In the case of Gilster v. Primebank the St. Louis-based 8th U.S. District Court of Appeal in its opinion stated “counsel’s recounting of her personal experience — facts that were not in evidence  —  was  aimed  at  enhancing  her  client’s  credibility  by  telling  the  jury  that counsel,  too,  had  endured  similar  misconduct.” The Court held these remarks were improper and unfair. The Court went on to say “Having  carefully  reviewed  the  entire  trial  record,  we  are  left  with  the  firm conviction that the timing and emotional nature of counsel’s improper and repeated personal  vouching  for  her  client,  using  direct  references  to  facts  not  in  evidence, combined  with  the  critical  importance  of  Gilster’s  credibility  to  issues  of  both  liability and damages, made the improper comments unfairly prejudicial and require that we remand for  a new trial.    This  is  not  an  action we take  lightly,  for  it  means  that  Gilster is  deprived  of  a favorable  jury  verdict,  and that  all  the witnesses  may  need  to  endure again what was  surely  a stressful,  unpleasant trial.    However, as  we said many years ago  in  an  opinion  that  has  been  frequently  cited  by  other  courts,  “when  a  lawyer departs  from  the  path  of  legitimate  argument,  [s]he  does  so  at  [her]  own  peril  and  that of[her] client.” Kelly, 84F.2dat 573.”
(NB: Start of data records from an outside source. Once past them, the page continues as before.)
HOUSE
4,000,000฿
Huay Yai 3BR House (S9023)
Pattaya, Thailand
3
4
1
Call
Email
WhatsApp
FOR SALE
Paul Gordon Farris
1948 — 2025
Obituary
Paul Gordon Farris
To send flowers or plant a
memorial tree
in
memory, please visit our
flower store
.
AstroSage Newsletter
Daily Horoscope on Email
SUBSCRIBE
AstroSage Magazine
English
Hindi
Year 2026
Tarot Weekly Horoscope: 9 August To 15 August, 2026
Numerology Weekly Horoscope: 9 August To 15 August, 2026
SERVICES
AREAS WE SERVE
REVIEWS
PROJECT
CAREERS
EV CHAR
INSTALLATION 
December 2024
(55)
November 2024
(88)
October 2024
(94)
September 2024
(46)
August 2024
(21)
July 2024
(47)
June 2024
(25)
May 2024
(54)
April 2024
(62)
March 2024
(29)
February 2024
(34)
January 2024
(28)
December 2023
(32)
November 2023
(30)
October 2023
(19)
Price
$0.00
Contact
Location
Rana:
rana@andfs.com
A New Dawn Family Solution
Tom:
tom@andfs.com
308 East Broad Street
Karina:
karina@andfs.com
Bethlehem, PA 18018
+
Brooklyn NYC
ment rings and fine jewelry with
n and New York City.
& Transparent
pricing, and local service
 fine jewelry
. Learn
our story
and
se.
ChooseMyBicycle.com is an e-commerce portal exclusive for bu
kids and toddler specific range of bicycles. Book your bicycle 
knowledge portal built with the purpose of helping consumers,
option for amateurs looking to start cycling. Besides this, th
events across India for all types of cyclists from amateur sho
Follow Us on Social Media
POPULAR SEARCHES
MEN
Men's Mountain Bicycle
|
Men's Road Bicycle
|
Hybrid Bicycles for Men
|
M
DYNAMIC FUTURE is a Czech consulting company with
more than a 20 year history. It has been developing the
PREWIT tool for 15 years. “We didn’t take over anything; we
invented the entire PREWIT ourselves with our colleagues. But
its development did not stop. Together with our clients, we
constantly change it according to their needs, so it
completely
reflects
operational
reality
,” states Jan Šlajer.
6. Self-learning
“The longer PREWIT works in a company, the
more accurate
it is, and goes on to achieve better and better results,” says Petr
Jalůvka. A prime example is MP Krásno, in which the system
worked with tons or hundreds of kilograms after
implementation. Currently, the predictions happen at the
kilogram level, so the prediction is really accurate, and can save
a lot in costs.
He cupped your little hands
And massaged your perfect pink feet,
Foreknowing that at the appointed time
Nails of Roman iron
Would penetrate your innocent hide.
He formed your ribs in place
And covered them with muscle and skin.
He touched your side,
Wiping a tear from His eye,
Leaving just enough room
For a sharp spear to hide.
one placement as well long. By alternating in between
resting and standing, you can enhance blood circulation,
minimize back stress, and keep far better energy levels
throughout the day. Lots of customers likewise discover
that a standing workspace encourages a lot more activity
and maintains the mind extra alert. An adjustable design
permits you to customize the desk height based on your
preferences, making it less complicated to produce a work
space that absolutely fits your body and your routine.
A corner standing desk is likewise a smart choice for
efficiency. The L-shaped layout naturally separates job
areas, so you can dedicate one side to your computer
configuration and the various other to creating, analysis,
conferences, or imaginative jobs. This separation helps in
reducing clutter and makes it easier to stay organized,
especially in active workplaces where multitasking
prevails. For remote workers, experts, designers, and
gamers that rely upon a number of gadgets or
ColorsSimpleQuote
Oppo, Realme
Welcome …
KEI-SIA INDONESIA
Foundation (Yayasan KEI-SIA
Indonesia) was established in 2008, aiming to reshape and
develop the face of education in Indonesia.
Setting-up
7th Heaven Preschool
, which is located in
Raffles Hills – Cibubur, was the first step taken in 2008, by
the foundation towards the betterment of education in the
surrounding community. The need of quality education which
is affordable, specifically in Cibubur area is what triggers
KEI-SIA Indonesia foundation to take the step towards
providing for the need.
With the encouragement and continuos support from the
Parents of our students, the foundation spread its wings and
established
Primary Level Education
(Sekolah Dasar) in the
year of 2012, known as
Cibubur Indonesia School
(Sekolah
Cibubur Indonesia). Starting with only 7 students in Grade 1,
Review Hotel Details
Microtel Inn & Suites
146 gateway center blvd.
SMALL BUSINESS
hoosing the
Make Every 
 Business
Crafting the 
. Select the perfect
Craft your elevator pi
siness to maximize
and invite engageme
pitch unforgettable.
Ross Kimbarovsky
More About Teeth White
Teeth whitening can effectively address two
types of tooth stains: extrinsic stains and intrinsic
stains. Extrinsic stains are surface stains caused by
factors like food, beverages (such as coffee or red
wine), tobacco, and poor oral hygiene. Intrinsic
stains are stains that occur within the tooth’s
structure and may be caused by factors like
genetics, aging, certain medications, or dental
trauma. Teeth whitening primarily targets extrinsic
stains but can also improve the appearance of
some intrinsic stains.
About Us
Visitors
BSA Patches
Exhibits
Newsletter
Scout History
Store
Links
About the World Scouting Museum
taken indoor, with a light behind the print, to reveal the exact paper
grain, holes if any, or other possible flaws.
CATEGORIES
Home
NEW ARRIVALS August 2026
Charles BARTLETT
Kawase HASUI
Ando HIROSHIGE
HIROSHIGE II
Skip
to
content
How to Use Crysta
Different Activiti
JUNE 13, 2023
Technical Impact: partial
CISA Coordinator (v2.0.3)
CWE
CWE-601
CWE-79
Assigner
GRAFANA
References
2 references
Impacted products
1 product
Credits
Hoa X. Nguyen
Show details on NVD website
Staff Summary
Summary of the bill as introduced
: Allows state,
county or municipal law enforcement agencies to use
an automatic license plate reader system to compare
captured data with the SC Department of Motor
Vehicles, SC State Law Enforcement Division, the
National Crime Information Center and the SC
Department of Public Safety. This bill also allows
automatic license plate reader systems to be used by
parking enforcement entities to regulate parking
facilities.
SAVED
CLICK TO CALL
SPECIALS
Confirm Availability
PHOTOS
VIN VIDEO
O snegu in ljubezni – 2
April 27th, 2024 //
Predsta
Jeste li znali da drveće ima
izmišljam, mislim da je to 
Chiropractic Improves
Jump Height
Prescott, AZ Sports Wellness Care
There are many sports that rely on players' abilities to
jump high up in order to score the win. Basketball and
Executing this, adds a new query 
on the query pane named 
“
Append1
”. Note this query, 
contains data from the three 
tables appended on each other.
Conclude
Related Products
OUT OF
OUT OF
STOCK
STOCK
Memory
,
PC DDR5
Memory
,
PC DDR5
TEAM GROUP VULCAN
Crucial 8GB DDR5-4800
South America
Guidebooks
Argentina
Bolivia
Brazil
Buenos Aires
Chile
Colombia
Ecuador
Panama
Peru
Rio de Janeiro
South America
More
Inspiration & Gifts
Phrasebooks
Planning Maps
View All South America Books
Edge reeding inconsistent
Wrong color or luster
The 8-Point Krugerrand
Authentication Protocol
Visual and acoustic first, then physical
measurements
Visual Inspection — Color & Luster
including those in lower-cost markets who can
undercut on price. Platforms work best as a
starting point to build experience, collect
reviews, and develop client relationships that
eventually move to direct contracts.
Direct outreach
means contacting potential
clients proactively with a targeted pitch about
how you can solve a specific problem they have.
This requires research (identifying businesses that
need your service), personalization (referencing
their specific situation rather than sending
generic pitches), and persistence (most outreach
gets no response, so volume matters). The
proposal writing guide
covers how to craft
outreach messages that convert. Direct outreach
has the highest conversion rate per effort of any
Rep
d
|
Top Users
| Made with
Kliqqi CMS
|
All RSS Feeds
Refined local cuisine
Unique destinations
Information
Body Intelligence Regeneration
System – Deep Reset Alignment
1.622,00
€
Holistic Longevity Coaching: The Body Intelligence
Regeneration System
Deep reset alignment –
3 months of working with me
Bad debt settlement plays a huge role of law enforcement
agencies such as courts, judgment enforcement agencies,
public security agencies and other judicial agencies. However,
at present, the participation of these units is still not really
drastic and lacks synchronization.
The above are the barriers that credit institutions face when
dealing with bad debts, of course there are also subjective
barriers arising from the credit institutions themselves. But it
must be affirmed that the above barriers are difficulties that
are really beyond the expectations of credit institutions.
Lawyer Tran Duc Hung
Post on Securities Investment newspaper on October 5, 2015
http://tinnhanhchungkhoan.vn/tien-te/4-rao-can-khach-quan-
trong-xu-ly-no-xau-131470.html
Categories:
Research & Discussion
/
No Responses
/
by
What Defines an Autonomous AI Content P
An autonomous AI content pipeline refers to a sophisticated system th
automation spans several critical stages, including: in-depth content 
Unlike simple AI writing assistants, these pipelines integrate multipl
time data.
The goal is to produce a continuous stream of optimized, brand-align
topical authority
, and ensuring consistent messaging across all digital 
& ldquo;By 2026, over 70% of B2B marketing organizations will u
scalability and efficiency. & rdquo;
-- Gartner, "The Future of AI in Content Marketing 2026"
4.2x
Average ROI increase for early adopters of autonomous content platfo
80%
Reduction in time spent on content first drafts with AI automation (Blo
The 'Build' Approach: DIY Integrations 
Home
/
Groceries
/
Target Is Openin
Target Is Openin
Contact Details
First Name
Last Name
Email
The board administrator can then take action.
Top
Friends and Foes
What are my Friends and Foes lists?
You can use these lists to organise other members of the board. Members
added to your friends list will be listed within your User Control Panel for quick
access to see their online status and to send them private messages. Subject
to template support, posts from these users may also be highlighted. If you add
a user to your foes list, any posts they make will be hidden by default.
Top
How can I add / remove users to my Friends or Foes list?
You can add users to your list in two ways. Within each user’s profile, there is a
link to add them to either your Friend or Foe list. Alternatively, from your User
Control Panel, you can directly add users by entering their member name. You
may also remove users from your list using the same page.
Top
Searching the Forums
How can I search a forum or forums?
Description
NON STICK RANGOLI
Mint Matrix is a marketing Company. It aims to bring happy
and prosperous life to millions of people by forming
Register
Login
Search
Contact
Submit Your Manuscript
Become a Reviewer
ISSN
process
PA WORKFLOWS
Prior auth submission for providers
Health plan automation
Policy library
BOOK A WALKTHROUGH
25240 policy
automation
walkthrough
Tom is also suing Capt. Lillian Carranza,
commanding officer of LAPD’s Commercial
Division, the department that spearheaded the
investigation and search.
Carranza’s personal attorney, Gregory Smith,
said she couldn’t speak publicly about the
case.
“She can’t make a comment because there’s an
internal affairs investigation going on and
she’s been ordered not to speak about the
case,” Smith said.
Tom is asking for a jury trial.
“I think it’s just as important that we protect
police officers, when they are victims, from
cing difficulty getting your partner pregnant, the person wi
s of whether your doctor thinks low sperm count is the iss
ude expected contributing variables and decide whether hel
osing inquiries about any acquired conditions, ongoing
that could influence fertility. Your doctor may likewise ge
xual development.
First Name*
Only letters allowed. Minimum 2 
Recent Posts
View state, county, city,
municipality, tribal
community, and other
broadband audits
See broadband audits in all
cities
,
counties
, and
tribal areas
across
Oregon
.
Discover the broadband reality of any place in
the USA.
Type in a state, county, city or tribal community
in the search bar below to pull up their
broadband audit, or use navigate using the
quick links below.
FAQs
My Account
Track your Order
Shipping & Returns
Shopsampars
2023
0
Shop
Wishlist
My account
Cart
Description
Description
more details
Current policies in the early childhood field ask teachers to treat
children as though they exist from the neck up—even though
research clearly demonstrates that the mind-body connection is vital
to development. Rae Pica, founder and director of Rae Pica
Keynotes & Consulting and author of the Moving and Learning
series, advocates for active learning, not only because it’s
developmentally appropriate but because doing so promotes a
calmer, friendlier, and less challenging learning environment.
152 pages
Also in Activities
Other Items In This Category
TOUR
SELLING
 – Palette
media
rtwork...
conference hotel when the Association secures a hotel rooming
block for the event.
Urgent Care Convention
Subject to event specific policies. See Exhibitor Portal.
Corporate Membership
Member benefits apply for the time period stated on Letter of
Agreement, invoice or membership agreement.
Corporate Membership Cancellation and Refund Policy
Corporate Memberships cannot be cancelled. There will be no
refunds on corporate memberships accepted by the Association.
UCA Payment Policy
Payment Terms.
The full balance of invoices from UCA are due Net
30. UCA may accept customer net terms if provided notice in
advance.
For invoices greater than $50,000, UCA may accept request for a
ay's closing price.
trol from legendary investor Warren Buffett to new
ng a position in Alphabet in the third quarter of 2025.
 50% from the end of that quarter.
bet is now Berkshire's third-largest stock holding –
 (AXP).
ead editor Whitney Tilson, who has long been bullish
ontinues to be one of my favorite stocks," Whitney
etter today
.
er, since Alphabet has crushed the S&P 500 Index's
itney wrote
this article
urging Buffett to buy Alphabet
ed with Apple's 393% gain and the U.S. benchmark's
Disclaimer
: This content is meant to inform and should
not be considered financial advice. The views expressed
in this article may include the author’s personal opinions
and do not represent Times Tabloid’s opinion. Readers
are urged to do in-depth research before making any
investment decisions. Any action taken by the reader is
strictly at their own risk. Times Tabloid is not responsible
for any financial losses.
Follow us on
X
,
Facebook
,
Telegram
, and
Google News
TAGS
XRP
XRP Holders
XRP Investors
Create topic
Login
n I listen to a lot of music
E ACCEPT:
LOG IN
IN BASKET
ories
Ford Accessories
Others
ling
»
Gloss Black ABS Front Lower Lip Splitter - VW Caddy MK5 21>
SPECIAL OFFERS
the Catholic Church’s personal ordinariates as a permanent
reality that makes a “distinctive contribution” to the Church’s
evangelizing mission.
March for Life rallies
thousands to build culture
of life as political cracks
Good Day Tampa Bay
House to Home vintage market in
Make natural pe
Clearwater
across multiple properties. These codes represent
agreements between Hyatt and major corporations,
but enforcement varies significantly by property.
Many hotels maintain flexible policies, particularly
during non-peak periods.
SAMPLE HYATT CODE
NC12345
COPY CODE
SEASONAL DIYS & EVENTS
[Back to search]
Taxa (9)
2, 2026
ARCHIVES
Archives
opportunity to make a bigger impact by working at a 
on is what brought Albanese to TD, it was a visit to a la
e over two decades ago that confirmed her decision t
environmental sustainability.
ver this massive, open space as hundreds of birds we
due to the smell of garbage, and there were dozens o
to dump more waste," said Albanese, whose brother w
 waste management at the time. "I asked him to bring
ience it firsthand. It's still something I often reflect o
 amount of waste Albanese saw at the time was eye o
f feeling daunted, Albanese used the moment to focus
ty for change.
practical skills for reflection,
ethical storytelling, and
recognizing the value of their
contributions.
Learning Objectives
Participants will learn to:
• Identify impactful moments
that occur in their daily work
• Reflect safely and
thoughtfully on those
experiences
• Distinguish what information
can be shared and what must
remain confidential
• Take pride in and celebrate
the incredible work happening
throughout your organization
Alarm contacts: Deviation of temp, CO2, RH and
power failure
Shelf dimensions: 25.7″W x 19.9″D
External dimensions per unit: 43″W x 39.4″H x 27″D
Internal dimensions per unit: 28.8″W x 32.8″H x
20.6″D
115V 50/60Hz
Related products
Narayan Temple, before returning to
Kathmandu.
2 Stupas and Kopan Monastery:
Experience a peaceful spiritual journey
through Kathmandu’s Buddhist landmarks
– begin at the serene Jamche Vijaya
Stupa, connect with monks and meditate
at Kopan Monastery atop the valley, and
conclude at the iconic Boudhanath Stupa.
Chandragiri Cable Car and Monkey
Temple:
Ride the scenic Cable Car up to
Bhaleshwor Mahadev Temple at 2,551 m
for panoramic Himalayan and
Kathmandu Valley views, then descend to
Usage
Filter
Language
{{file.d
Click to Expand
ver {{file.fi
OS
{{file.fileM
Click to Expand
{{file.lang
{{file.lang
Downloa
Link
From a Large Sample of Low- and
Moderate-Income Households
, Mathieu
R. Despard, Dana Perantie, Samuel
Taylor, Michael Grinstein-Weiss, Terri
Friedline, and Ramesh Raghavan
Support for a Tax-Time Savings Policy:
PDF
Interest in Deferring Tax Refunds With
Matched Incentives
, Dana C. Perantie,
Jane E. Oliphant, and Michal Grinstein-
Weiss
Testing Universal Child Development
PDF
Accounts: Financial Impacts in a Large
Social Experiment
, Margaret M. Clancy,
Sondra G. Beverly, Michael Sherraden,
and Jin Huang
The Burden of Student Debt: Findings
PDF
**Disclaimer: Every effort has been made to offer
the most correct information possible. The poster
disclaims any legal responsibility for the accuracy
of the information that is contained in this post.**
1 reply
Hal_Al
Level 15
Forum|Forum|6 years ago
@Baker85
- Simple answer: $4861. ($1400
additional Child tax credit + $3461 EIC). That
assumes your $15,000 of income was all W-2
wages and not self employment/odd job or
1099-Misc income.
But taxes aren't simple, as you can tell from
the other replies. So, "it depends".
The Court went futher and stated:
“In  our  view,  counsel’s  rebuttal  argument  included  numerous  comments  that clearly  violated  the  following  provisions  in  Rule  32:3.4  of  the  Iowa  Rules  of  ProfessionalConduct, titled Fairness to OpposingPartyand Counsel:

A lawyer shall not . . . in trial, allude to any matter . . . that will not be supported  by  admissible  evidence,  assert  personal  knowledge  of  facts  in issue except  when testifying as  a witness,  or  state a personal  opinion as to  the  justness  of  a  cause,  the  credibility  of  a  witness,  [or]  the  culpability ofa civil litigant . . . .” ”

The Des Moines Register in an article written on April 7, 2014 by Grant Rodgers entitled “Iowa Lawyer’s Harassment Story Found Improper for Jurors” reported that since Gilster’s trial, Ms. Timmer has stopped using the anecdote in closing arguments.

Winning cases at trial, whether it be a wrongful termination claim, personal injury or medical malpractice is a challenge under the best of circumstances.  The same applies to law and motion. It is important to keep in mind what one argues, sometimes less is more . To “Snatch Defeat from the Jaws of Victory” is truly a trial attorney’s nightmare. Such an experience is not only a painful experience but as here can mean “rolling the dice all over again.” Not a great place to be.